▶ **Records from a dataset**
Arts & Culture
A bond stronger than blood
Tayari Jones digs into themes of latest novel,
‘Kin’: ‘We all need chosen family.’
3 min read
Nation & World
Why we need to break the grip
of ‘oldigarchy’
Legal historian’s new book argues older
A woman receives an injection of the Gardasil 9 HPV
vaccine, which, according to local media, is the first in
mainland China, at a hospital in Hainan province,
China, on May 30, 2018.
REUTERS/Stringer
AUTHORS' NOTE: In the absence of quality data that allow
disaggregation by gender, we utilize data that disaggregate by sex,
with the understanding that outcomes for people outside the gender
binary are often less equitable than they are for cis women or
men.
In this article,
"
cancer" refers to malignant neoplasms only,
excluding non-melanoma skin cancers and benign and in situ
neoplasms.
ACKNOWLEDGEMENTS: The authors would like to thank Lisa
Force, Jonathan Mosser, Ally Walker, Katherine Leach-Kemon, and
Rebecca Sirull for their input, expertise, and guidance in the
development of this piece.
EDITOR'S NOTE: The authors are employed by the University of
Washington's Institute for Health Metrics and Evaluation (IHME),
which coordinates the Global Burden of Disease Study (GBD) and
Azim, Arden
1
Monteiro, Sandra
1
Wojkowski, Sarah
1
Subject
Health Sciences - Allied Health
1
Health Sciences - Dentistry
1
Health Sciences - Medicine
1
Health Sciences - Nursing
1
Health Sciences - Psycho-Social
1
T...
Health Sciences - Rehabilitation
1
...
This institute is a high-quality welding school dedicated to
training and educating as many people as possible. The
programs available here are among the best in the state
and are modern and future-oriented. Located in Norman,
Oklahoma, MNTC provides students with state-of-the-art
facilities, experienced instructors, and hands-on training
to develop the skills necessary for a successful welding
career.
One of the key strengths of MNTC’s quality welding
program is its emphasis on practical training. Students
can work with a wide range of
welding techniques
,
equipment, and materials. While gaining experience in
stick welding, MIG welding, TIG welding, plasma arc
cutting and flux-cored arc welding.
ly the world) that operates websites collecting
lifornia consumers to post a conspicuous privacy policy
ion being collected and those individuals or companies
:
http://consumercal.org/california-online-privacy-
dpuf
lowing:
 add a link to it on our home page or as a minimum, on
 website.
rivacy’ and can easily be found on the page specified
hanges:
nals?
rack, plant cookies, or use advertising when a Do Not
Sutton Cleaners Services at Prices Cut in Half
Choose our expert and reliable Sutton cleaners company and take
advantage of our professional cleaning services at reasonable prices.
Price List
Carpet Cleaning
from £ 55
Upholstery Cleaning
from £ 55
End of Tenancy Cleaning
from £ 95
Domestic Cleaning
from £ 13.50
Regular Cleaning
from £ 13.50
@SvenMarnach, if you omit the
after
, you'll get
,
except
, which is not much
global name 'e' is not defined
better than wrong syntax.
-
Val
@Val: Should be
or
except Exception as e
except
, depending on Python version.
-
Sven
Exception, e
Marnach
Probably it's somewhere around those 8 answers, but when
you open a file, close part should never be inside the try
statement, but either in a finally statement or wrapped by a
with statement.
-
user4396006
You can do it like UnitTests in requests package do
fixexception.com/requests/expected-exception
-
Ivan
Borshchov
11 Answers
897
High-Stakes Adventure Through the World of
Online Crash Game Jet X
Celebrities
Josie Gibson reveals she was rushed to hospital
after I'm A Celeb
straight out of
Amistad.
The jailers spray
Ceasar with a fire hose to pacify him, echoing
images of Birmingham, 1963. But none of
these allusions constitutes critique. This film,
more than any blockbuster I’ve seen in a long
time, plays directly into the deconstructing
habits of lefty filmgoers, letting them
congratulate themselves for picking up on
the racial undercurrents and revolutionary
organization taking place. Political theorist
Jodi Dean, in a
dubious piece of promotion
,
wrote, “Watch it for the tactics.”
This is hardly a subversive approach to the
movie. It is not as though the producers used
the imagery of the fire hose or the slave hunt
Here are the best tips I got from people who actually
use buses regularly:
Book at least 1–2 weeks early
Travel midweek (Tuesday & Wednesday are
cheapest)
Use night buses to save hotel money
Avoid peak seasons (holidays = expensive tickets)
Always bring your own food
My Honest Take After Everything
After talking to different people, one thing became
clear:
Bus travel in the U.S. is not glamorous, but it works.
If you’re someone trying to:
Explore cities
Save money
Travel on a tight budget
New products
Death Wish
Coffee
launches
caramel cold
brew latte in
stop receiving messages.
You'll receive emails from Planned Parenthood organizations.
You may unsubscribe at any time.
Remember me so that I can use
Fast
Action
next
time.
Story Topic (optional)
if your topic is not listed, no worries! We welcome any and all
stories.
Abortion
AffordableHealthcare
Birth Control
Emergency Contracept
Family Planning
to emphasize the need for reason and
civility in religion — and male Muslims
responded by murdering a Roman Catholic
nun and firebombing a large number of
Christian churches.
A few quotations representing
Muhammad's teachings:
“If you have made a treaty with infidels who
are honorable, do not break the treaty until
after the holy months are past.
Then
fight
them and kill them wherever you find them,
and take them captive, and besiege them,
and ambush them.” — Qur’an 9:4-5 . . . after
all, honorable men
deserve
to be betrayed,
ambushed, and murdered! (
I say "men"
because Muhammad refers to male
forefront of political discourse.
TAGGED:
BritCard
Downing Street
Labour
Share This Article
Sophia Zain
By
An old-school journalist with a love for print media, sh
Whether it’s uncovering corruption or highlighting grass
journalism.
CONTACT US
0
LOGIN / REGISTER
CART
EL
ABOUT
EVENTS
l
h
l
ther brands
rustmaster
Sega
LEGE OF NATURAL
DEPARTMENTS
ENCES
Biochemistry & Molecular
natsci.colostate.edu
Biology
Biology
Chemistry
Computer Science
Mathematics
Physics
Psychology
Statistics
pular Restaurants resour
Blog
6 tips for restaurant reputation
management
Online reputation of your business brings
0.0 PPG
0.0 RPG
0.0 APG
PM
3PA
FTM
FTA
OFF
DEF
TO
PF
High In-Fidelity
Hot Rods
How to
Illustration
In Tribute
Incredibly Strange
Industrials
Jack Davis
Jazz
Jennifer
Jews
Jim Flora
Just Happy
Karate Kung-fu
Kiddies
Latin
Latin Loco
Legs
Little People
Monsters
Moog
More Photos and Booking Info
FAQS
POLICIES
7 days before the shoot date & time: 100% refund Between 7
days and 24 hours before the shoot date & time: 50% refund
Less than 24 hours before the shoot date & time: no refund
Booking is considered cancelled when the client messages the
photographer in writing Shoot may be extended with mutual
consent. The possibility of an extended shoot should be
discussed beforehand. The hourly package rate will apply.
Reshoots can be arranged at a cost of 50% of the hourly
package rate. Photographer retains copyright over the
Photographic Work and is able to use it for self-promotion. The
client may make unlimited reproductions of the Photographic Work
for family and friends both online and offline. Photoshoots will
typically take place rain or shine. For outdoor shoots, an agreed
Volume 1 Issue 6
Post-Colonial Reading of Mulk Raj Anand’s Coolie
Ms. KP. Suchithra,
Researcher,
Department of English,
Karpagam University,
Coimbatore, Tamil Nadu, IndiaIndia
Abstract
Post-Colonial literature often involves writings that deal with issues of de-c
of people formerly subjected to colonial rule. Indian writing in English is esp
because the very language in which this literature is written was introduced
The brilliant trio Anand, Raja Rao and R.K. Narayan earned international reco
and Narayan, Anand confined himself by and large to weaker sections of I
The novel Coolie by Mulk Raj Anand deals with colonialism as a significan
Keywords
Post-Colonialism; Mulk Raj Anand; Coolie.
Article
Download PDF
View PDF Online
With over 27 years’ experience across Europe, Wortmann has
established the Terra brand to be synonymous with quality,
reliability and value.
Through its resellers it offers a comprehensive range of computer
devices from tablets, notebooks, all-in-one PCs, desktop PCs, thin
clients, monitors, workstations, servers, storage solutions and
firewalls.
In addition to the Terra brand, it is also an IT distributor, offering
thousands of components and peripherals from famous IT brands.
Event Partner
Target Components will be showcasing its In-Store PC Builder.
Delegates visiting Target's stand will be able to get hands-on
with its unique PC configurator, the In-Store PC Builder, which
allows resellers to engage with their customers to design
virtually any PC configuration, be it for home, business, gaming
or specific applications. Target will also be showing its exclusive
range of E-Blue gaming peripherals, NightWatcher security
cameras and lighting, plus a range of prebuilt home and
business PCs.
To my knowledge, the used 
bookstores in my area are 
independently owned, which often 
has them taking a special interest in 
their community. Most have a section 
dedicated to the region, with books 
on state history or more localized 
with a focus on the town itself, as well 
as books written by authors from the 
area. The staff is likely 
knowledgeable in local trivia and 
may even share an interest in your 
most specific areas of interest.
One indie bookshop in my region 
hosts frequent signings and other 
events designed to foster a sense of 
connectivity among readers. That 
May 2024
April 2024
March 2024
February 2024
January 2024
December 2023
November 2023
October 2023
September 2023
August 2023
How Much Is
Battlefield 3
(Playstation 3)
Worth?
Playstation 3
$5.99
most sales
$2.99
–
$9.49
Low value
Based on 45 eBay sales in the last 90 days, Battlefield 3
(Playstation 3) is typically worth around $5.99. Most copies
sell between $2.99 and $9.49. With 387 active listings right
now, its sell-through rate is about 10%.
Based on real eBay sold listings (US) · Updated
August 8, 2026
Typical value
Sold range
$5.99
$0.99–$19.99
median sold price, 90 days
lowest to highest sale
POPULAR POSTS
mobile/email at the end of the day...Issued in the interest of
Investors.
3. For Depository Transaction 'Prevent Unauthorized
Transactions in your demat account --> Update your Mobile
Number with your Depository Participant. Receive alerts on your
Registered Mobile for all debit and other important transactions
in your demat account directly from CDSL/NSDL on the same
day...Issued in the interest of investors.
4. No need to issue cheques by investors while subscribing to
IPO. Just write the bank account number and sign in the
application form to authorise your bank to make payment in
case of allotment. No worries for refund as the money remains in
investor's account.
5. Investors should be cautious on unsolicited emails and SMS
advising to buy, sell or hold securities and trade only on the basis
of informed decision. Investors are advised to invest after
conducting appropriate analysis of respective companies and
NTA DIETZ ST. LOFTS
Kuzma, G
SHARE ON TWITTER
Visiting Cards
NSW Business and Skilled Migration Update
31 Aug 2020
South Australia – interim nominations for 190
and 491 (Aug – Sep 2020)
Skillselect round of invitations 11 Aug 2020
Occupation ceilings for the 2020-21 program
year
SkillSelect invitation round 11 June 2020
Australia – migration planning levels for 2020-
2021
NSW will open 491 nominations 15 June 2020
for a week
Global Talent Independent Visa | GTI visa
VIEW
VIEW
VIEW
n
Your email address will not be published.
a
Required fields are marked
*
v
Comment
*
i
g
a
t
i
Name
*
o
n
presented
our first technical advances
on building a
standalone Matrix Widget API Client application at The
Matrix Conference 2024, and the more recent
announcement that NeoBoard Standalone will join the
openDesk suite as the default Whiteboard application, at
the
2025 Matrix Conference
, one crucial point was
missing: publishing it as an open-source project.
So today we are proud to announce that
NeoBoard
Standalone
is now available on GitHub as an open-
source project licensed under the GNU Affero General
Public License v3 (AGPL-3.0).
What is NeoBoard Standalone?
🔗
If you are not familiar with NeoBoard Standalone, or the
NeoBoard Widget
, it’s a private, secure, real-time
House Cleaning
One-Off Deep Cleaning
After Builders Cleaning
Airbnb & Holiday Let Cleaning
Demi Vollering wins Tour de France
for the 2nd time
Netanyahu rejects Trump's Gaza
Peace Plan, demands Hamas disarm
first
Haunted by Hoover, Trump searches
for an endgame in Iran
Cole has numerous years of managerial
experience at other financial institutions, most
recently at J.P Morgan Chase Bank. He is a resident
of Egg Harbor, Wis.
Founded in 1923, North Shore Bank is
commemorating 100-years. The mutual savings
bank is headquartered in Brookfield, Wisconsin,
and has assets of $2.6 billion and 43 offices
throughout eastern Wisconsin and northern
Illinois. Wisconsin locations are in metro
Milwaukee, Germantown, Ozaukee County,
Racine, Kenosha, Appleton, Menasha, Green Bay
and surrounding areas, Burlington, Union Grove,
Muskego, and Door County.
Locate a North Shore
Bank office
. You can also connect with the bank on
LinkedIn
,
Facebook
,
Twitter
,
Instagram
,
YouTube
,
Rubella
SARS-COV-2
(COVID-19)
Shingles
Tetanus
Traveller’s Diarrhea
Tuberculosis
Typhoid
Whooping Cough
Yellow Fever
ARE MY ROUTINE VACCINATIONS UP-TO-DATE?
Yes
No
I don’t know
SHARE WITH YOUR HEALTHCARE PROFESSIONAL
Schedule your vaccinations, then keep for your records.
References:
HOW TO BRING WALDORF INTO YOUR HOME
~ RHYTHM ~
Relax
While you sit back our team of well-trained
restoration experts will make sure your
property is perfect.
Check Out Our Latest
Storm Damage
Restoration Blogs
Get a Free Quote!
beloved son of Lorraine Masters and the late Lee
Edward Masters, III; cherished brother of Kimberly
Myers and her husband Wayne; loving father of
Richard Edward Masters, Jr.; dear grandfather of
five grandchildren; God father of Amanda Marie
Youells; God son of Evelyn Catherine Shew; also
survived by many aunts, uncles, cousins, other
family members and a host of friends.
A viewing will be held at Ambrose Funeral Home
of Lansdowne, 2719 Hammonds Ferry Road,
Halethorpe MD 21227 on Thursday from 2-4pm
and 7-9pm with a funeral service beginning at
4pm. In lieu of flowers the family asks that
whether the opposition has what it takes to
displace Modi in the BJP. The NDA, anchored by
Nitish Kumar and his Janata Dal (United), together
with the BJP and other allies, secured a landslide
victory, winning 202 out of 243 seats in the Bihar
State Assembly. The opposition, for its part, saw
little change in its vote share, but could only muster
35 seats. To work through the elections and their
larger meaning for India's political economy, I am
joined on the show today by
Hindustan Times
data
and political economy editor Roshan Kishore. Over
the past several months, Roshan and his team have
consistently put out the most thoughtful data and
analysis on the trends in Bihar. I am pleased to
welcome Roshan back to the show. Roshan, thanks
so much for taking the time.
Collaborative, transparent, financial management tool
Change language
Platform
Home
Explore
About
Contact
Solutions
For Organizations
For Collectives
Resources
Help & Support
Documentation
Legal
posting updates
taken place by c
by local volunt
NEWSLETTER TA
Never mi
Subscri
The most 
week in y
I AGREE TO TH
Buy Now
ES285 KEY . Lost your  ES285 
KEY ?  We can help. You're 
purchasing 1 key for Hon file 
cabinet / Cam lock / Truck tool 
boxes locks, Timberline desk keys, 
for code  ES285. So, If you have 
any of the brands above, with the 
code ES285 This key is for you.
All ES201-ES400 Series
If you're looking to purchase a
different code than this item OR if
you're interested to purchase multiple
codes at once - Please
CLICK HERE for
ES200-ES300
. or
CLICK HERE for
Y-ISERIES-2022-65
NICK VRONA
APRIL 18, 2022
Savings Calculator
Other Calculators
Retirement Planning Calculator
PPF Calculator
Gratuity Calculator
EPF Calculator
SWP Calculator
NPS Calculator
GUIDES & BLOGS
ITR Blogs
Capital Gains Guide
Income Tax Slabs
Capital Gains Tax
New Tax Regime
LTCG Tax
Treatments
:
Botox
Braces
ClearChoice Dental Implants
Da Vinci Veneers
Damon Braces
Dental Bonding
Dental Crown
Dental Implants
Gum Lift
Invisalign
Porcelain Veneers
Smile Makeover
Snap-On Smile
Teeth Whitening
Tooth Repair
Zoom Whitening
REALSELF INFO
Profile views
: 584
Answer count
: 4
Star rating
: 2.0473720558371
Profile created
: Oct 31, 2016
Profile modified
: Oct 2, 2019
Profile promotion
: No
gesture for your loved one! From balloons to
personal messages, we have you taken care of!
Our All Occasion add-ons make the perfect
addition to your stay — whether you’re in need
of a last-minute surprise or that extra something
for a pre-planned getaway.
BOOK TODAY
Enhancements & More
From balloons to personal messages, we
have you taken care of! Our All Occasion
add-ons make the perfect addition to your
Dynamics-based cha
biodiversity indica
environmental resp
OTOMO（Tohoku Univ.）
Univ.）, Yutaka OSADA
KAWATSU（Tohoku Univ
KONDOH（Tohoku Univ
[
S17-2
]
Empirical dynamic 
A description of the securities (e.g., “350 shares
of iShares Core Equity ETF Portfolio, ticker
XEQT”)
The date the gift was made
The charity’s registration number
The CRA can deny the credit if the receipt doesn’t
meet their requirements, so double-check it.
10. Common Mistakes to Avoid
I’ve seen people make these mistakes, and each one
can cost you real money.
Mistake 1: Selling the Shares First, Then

▶ **What you need to do**
Output exactly the line containing "can cost you real money." together with every line after it, ending at the final line of the entries.

▶ **Response to the task**
can cost you real money.
Mistake 1: Selling the Shares First, Then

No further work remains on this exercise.